_Data section_.
===============

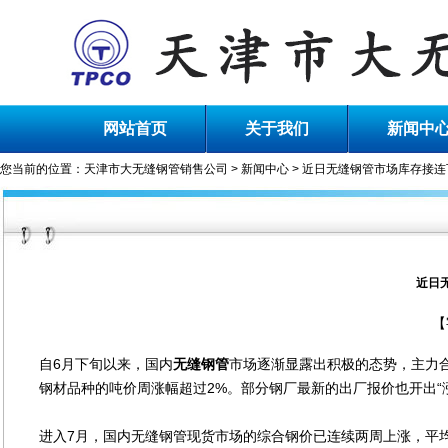
网站首页
关于我们
新闻中
您当前的位置：
天津市大无缝钢管销售公司
>
新闻中心
> 近日无缝钢管市场库存接连
近日
【
自6月下旬以来，国内
无缝钢管
市场逐渐显露出积极的态势，主力合约
钢材品种的吨价周涨幅超过2%。部分钢厂最新的出厂报价也开出“
进入7月，国内无缝钢管现货市场的综合钢价已连续两周上涨，平均周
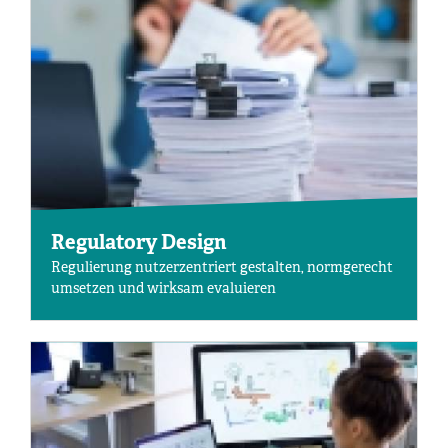
Regulatory Design
Regulierung nutzerzentriert gestalten, normgerecht
umsetzen und wirksam evaluieren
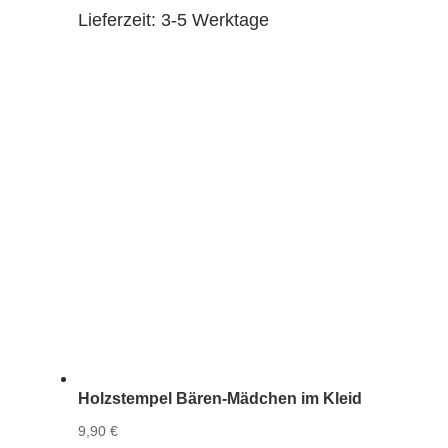
Lieferzeit:
3-5 Werktage
Holzstempel Bären-Mädchen im Kleid
9,90
€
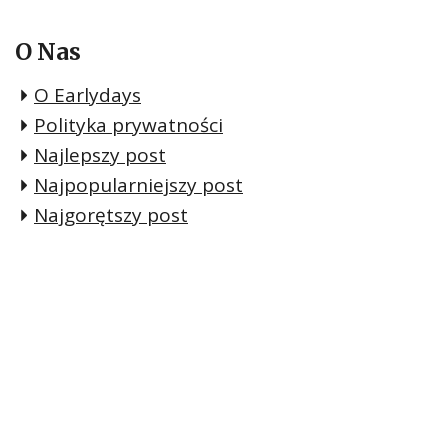
O Nas
O Earlydays
Polityka prywatności
Najlepszy post
Najpopularniejszy post
Najgorętszy post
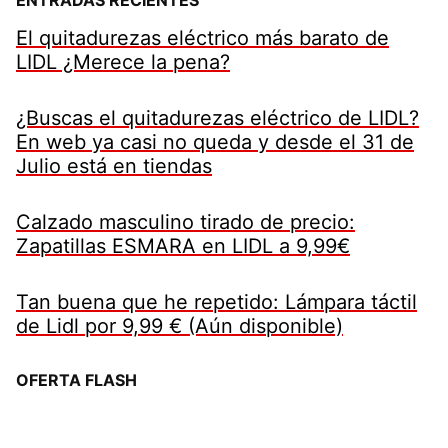
El quitadurezas eléctrico más barato de
LIDL ¿Merece la pena?
¿Buscas el quitadurezas eléctrico de LIDL?
En web ya casi no queda y desde el 31 de
Julio está en tiendas
Calzado masculino tirado de precio:
Zapatillas ESMARA en LIDL a 9,99€
Tan buena que he repetido: Lámpara táctil
de Lidl por 9,99 € (Aún disponible)
OFERTA FLASH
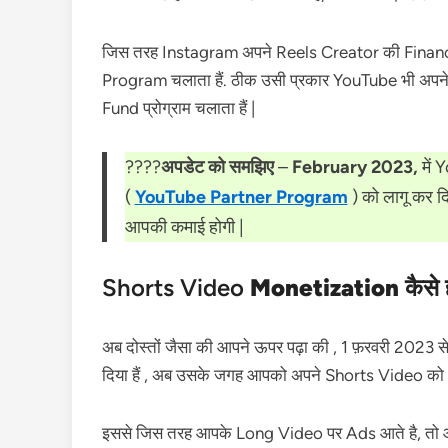
जिस तरह Instagram अपने Reels Creator की Financ
Program चलाता हैं. ठीक उसी प्रकार YouTube भी अपन
Fund प्रोग्राम चलाता हैं |
????
अपडेट को समझिए
–
February 2023,
में
(
YouTube Partner Program
) को लागू कर द
आपकी कमाई होगी |
Shorts Video
Monetization
कैसे 
अब दोस्तों जैसा की आपने ऊपर पढ़ा की , 1 फ़रवरी 2023 स
दिया हैं , अब उसके जगह आपको अपने Shorts Video क
इससे जिस तरह आपके Long Video पर Ads आते है, तो आ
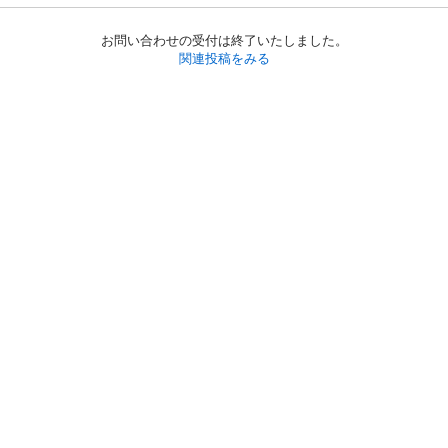
お問い合わせの受付は終了いたしました。
関連投稿をみる
初めての方へ
利用規約
プライバシーポリシー
プライバシー・ステートメント
健全化に資する運用方針
お問い合わせ
運営会社
サイトマップ
ご利用ガイド
フリーワードで探す
PC版で表示
都道府県選択
特定商取引法の表示
利用者情報の外部送信について
© 2011-
2026
Jmty, Inc.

===============

_Instructions for the task_. Note how many lines of the material contain the string "Video". Then report that number by itself.

_Answer box_. 3